Keywords: subgroup, regulatory, extrapolation, interaction
The aim of subgroup analysis is often to identify groups of patients where the efficacy is different from that presented for the whole population. Subgroup analysis represents a major statistical challenge and it is very hard to identify in a single clinical trial what is a true difference in effects as opposed to a false positive finding, because of the number of potential subgroups available for analysis and the large potential for effects to differ among levels of a covariate by chance.
Sponsors often assume consistent effects of treatment across the trial population and seek to explain any different effects in subgroups as due to chance. On the other hand, regulators may expect effects to vary across subgroups and can ask the sponsor to establish that the risk-benefit is acceptable for each subgroup. However, consistency of effect is difficult to define. Interaction tests are of limited value and any requirement for each subgroup to show a given level of effect is problematic. Modelling approaches can provide additional insight over simple separate subgroup analysis, particularly for variables measured on a continuous scale.
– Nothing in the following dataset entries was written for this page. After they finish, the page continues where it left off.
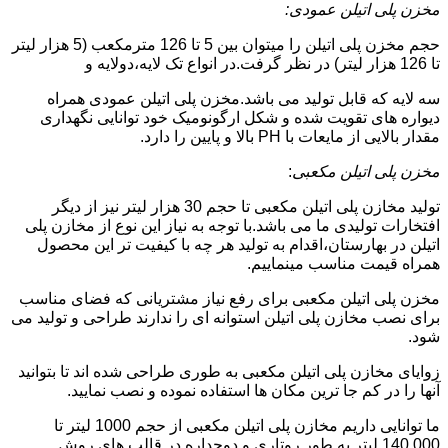
مخزن پلی اتیلن عمودی:
حجم مخزن پلی اتیلن را میتوان بین 5 تا 126 مترمکعب (5 هزار لیتر
تا 126 هزار لیتر) در نظر گرفت.در انواع تک لایه،دولایه و
سه لایه که قابل تولید می باشد.مخزن پلی اتیلن عمودی همراه
دیواره های تقویت شده و شکل ارگونومیک خود توانایی نگهداری
مقدار بالایی از مایعات با PH بالا و پایین را دارد.
مخزن پلی اتیلن مکعبی
:
تولید مخازن پلی اتیلن مکعبی تا حجم 30 هزار لیتر نیز از دیگر
افتخارات تولیدی ما می باشد.با توجه به نیاز این نوع از مخازن پلی
اتیلن در بهارستان،اقدام به تولید هر چه با کیفیت تر این محصول
همراه قیمت مناسب مینماییم.
مخزن پلی اتیلن مکعبی برای رفع نیاز مشتریانی که فضای مناسب
برای نصب مخازن پلی اتیلن استوانه ای را ندارند طراحی و تولید می
شود.
زوایای مخازن پلی اتیلن مکعبی به طوری طراحی شده اند تا بتوانید
آنها را در کم جا ترین مکان ها استفاده نموده و نصب نمایید.
ما توانایی داریم مخازن پلی اتیلن مکعبی از حجم 1000 لیتر تا
140.000 لیتر به طور روتاری و دوجداره در قالب های روش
The need for subgroup analysis is related to the diversity of the overall patient population enrolled as defined by the inclusion/exclusion criteria. The more homogeneous the population studied, the fewer requirements there should be for subgroup analyses. In order to limit the extent of post-hoc subgroup analysis, there is a need for increased focus and discussion on subgroups at the design stage. Pre-agreement with regulatory authorities on important subgroups may be helpful.
The talk will be illustrated with two examples of different aspects of subgroup analysis. The first example will discuss modelling analysis to investigate the relationship between baseline values of a biomarker and efficacy. The second will discuss a Bayesian partial extrapolation approach to assessing efficacy in an adolescent population based on combining adult and adolescent data.
Disclaimer: The views expressed above are personal and do not necessarily represent those of GlaxoSmithKline or of the Pharmaceutical Industry in general.